Tout a été dit, écrit, et pire, montré sur ce qui s'est passé ce soir-là. J'éprouve un profond dégoût pour la façon dont cela a été traité, pour les micros mis sous le nez des survivants, le harcèlement des familles endeuillées, la récupération politicarde avant même la fin des heures de l'urgence. Pour la haine vomie, pour le relais accordé aux paroles nauséabondes par les médias mêmes qui prétendent s'en défendre, pour les détails sordides exhibés et les récits terrifiants et/ou hagiographiques sur des hommes ou des femmes qui auraient peut-être apprécié un peu plus de discrétion ou de retenue, s'ils avaient été encore là pour donner leur avis.
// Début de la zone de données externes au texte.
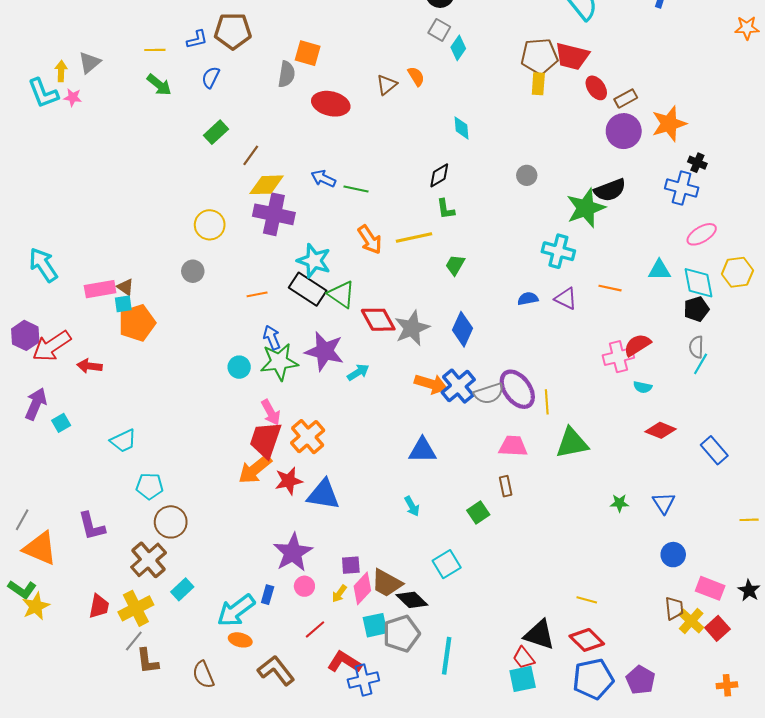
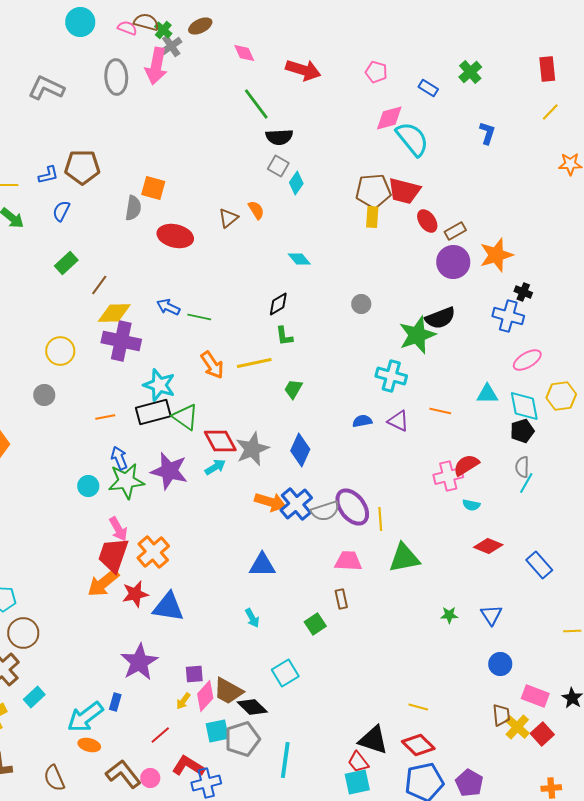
cyan diamond: (461, 128) -> (299, 259), turned -35
black rectangle: (308, 289) -> (153, 412), turned -48
cyan arrow: (358, 372) -> (215, 467), moved
pink circle: (304, 586) -> (150, 778), moved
Ce n'est pas ce que j'ai choisi d'en garder, ce n'est pas ce que j'ai souhaité dire à mes enfants. Très vite, je leur ai parlé de ma conviction que si tant d'êtres humains avaient échappé au piège du Bataclan, c'est parce que d'autres avaient gardé leur calme au milieu du chaos, ouvert des voies de secours, pris par la main, rassuré, apaisé de parfaits inconnus, posé des garrots de fortune, soutenu vers les sorties, etc.
Très vite je leur ai parlé de l'incroyable courage des policiers, des soldats, des équipes hospitalières qui ont dressé un hôpital de campagne avant même que la zone soit sécurisée et se sont relayés jour et nuit dans les blocs opératoires.
Très vite je leur ai parlé - et il n'est pas un patient, pas un étudiant qui ne l'ait mentionné - de l'émotion face à l'avalanche de messages de partout dans le monde, pour demander des nouvelles, adresser amour et soutien, accompagner par la prière. Des proches bien sûr, mais aussi des amis lointains, par la distance ou la fréquence - comme une chaîne d'attention et de tendresse tout autour du monde. Du bouton Facebook qui m'a d'abord agacée (cliquer alors que j'étais bien au chaud chez moi m'ayant semblé sur le moment indécent) avant de m'émouvoir : rassurer d'un geste, aller au-devant du besoin des autres de respirer plus tranquillement, même à des milliers de kilomètres de là, c'était simple et utile, juste. Quelqu’un l'a fait pour moi. Ça m'a touchée. J'ai laissé faire.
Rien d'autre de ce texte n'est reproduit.